Directors Michael Uys and Lexy Lovell, inspired by Thomas Minehan's Boy and Girl Tramps, wrote to a variety of retiree publications, looking for former rail kids. The response was sensational. Out of more than 3,000 respondents, they assembled a cast of 10 colorful old-timers, male and female, willing to tell their stories on camera.

Most of them came from working-class homes in the oblivion of small-town America. But John Fawcett, the son of a well-to-do ophthalmologist, also took off looking for adventure. In some way or another, each one, particularly Fawcett, came to be politicized in a deeply personal way by their experience.

Cynics no doubt will smell the white liberal rat of the PBS-NPR axis scurrying through the film's message: Unfettered capitalism caused a lot of grief, and were it not for FDR's New Deal, the grief would have hurt a lot more. A bleeding-heart ode to the welfare state, no? Yet, what if the stock market of 1997, recently very skittish, went down for the long count? Where's the safety net? Bill Clinton is no FDR and all the fine folks living in gated communities are certainly not going to break out stepladders to help hobos in tattered Brooks Brothers suits scale the fences to get at a free hot dinner on the sun deck or a soak in the hot tub. The Depression exposed the social Darwinism inherent in capitalism's rigged pyramid structure. Today we strut around, right on the apex, due for a free fall. Heaven forbid if the fickle hand of fate, baiting us with delusions of perpetual prosperity, were to give America a shove.

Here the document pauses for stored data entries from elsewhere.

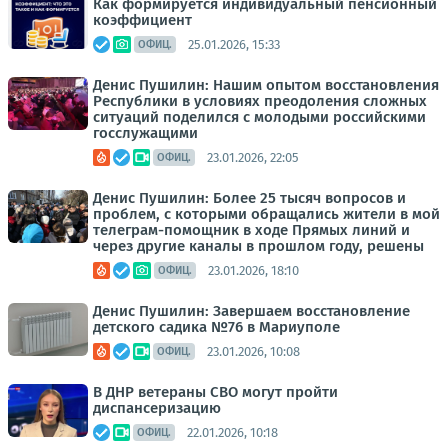
Как формируется индивидуальный пенсионный
коэффициент
25.01.2026, 15:33
ОФИЦ.
Денис Пушилин: Нашим опытом восстановления
Республики в условиях преодоления сложных
ситуаций поделился с молодыми российскими
госслужащими
23.01.2026, 22:05
ОФИЦ.
Денис Пушилин: Более 25 тысяч вопросов и
проблем, с которыми обращались жители в мой
телеграм-помощник в ходе Прямых линий и
через другие каналы в прошлом году, решены
23.01.2026, 18:10
ОФИЦ.
Денис Пушилин: Завершаем восстановление
детского садика №76 в Мариуполе
23.01.2026, 10:08
ОФИЦ.
В ДНР ветераны СВО могут пройти
диспансеризацию
22.01.2026, 10:18
ОФИЦ.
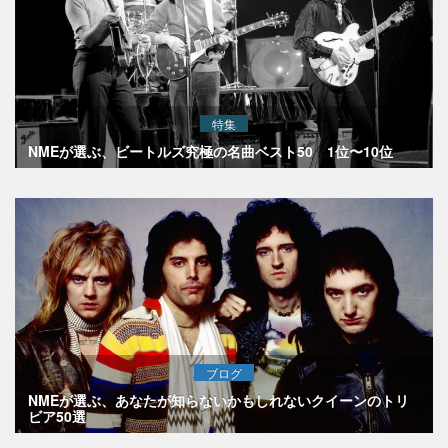
特集
NMEが選ぶ、ビートルズ究極の名曲ベスト50 1位〜10位
ブログ
NMEが選ぶ、あなたが知らないかもしれないクイーンのトリ
ビア50選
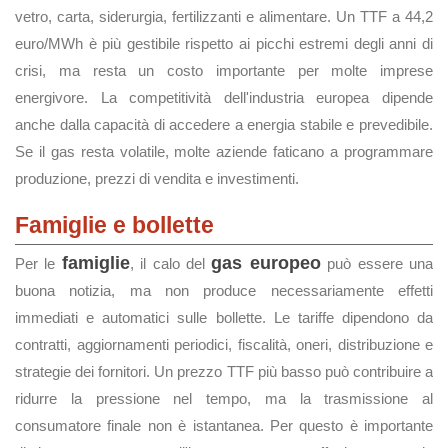
vetro, carta, siderurgia, fertilizzanti e alimentare. Un TTF a 44,2
euro/MWh è più gestibile rispetto ai picchi estremi degli anni di
crisi, ma resta un costo importante per molte imprese
energivore. La competitività dell'industria europea dipende
anche dalla capacità di accedere a energia stabile e prevedibile.
Se il gas resta volatile, molte aziende faticano a programmare
produzione, prezzi di vendita e investimenti.
Famiglie e bollette
famiglie
gas europeo
Per le
, il calo del
può essere una
buona notizia, ma non produce necessariamente effetti
immediati e automatici sulle bollette. Le tariffe dipendono da
contratti, aggiornamenti periodici, fiscalità, oneri, distribuzione e
strategie dei fornitori. Un prezzo TTF più basso può contribuire a
ridurre la pressione nel tempo, ma la trasmissione al
consumatore finale non è istantanea. Per questo è importante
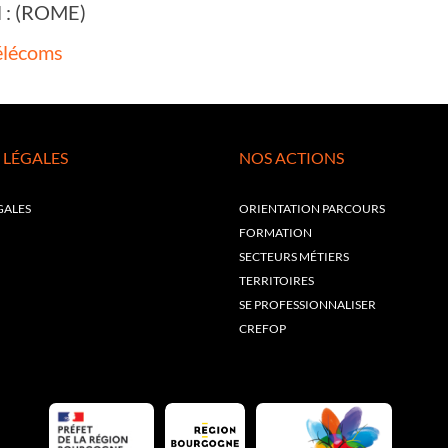
il : (ROME)
télécoms
 LÉGALES
NOS ACTIONS
GALES
ORIENTATION PARCOURS
FORMATION
SECTEURS MÉTIERS
TERRITOIRES
SE PROFESSIONNALISER
CREFOP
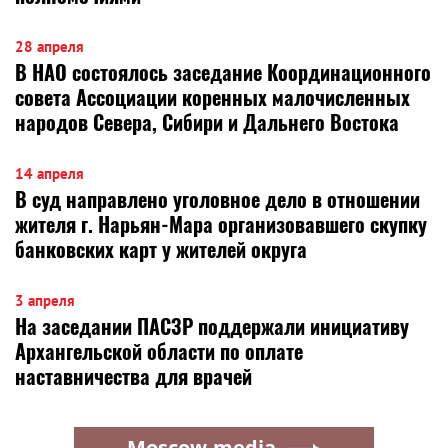
28 апреля
​В НАО состоялось заседание Координационного
совета Ассоциации коренных малочисленных
народов Севера, Сибири и Дальнего Востока
14 апреля
В суд направлено уголовное дело в отношении
жителя г. Нарьян-Мара организовавшего скупку
банковских карт у жителей округа
3 апреля
На заседании ПАСЗР поддержали инициативу
Архангельской области по оплате
наставничества для врачей
Moscow.media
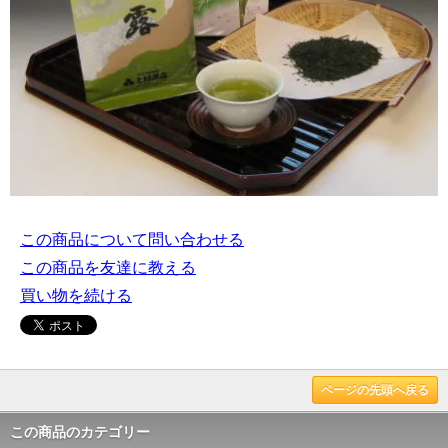
この商品について問い合わせる
この商品を友達に教える
買い物を続ける
ページの先頭へ戻る
この商品のカテゴリー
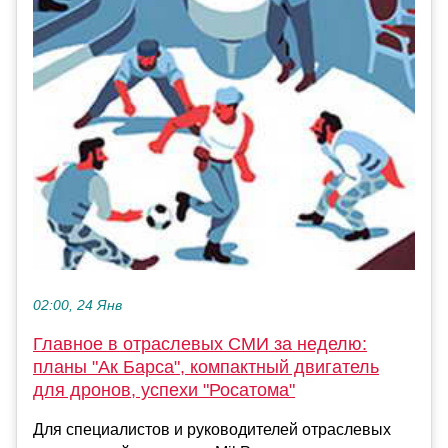
02:00, 24 Янв
Главное в отраслевых СМИ за неделю:
планы "Ак Барса", компактный двигатель
для дронов, успехи "Росатома"
Для специалистов и руководителей отраслевых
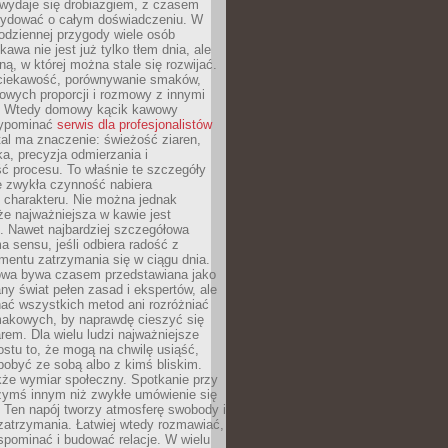
wydaje się drobiazgiem, z czasem
ydować o całym doświadczeniu. W
codziennej przygody wiele osób
kawa nie jest już tylko tłem dnia, ale
ną, w której można stale się rozwijać.
 ciekawość, porównywanie smaków,
owych proporcji i rozmowy z innymi
. Wtedy domowy kącik kawowy
zypominać
serwis dla profesjonalistów
al ma znaczenie: świeżość ziaren,
a, precyzja odmierzania i
ć procesu. To właśnie te szczegóły
e zwykła czynność nabiera
 charakteru. Nie można jednak
e najważniejsza w kawie jest
. Nawet najbardziej szczegółowa
a sensu, jeśli odbiera radość z
mentu zatrzymania się w ciągu dnia.
owa bywa czasem przedstawiana jako
y świat pełen zasad i ekspertów, ale
nać wszystkich metod ani rozróżniać
makowych, by naprawdę cieszyć się
em. Dla wielu ludzi najważniejsze
ostu to, że mogą na chwilę usiąść,
pobyć ze sobą albo z kimś bliskim.
że wymiar społeczny. Spotkanie przy
czymś innym niż zwykłe umówienie się
 Ten napój tworzy atmosferę swobody i
zatrzymania. Łatwiej wtedy rozmawiać,
spominać i budować relacje. W wielu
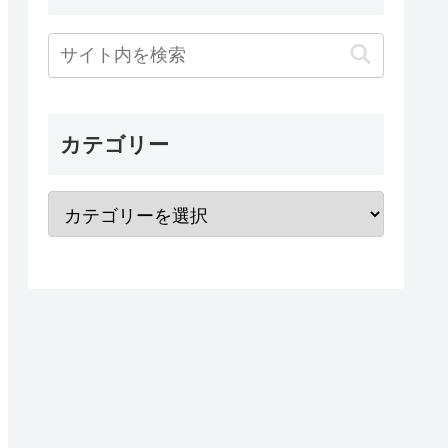
カテゴリー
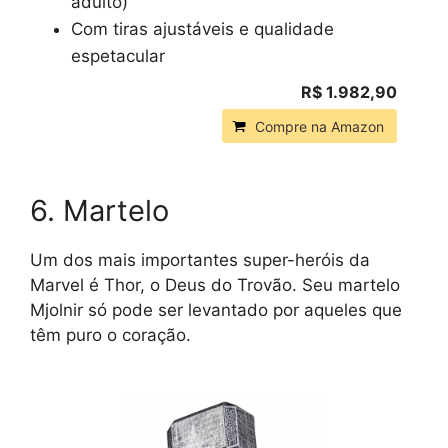
adulto)
Com tiras ajustáveis e qualidade
espetacular
R$ 1.982,90
Compre na Amazon
6. Martelo
Um dos mais importantes super-heróis da
Marvel é Thor, o Deus do Trovão. Seu martelo
Mjolnir só pode ser levantado por aqueles que
têm puro o coração.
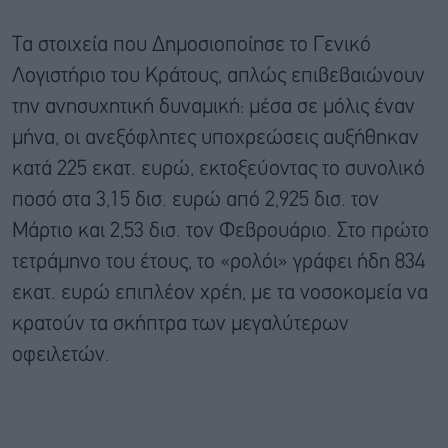
Τα στοιχεία που Δημοσιοποίησε το Γενικό
Λογιστήριο του Κράτους, απλώς επιβεβαιώνουν
την ανησυχητική δυναμική: μέσα σε μόλις έναν
μήνα, οι ανεξόφλητες υποχρεώσεις αυξήθηκαν
κατά 225 εκατ. ευρώ, εκτοξεύοντας το συνολικό
ποσό στα 3,15 δισ. ευρώ από 2,925 δισ. τον
Μάρτιο και 2,53 δισ. τον Φεβρουάριο. Στο πρώτο
τετράμηνο του έτους, το «ρολόι» γράφει ήδη 834
εκατ. ευρώ επιπλέον χρέη, με τα νοσοκομεία να
κρατούν τα σκήπτρα των μεγαλύτερων
οφειλετών.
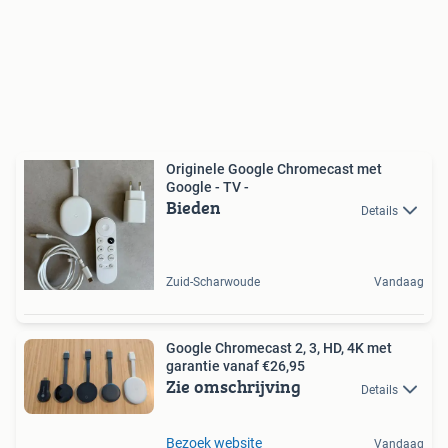
Originele Google Chromecast met
Google - TV -
Bieden
Details
Zuid-Scharwoude
Vandaag
Google Chromecast 2, 3, HD, 4K met
garantie vanaf €26,95
Zie omschrijving
Details
Bezoek website
Vandaag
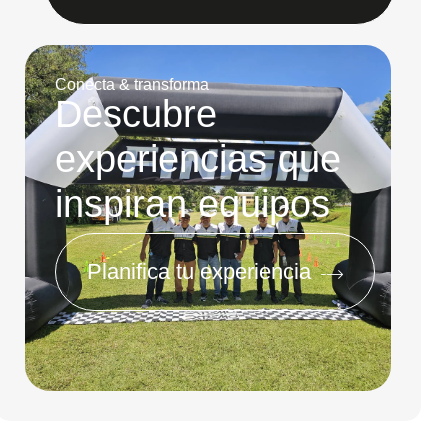
Conecta & transforma
Descubre
experiencias que
inspiran equipos
Planifica tu experiencia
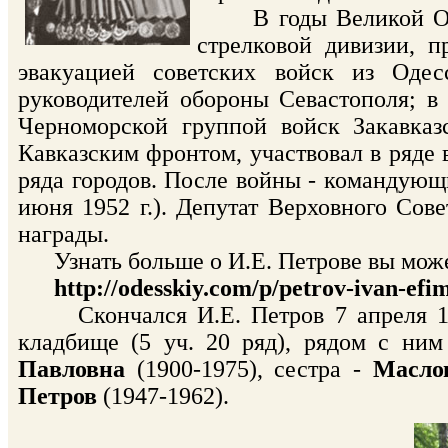
В годы Великой Отеч
стрелковой дивизии, 
эвакуацией советских войск из Оде
руководителей обороны Севастополя; в 
Черноморской группой войск Закавказ
Кавказским фронтом, участвовал в ряде
ряда городов. После войны - командующ
июня 1952 г.). Депутат Верховного Сов
награды.
Узнать больше о И.Е. Петрове вы може
http://odesskiy.com/p/petrov-ivan-efi
Скончался И.Е. Петров 7 апреля 195
кладбище (5 уч. 20 ряд), рядом с ни
Павловна
(1900-1975), сестра -
Масло
Петров
(1947-1962).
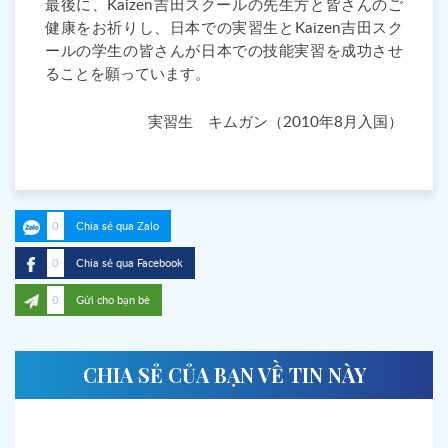
最後に、Kaizen吉田スクールの先生方と皆さんのご
健康をお祈りし、日本での実習生とKaizen吉田スク
ールの学生の皆さんが日本での技能実習を成功させ
ることを願っています。
実習生 キムガン（2010年8月入国）
0
Chia sẻ qua Zalo
0
Chia sẻ qua Facebook
0
Gửi cho bạn bè
CHIA SẺ CỦA BẠN VỀ TIN NÀY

Eventually the rail kids put down roots. The drive to do something with their lives gnawed at them, even in those days when there was nothing for them to do. Only a spry old bird named Guitar Whitey revisited the rail yard. At 72, he dabbles in a gentleman vagrancy, using his summer vacations to tour America alfresco.

For all the participants, however, the sense of freedom they fondly remember has always been tempered with the realization that the mystery train would never reach a promised land.

Living in hobo jungles filled with dodgy characters and scavenging in trash cans took the romance out of the rails quickly. They settled into average American lives, working hard at jobs they never would or could take for granted. The voice of experience, that lonely rattle of a midnight freight, warned them against it. The same eyes that sparkle often well with tears, remembering the hardships.

So whatever socially activist perspective the film has comes not from the filmmakers, but from informants who know exactly what desperation sounds like. Good thing they tell us, so that we too will know when the train's a-comin'.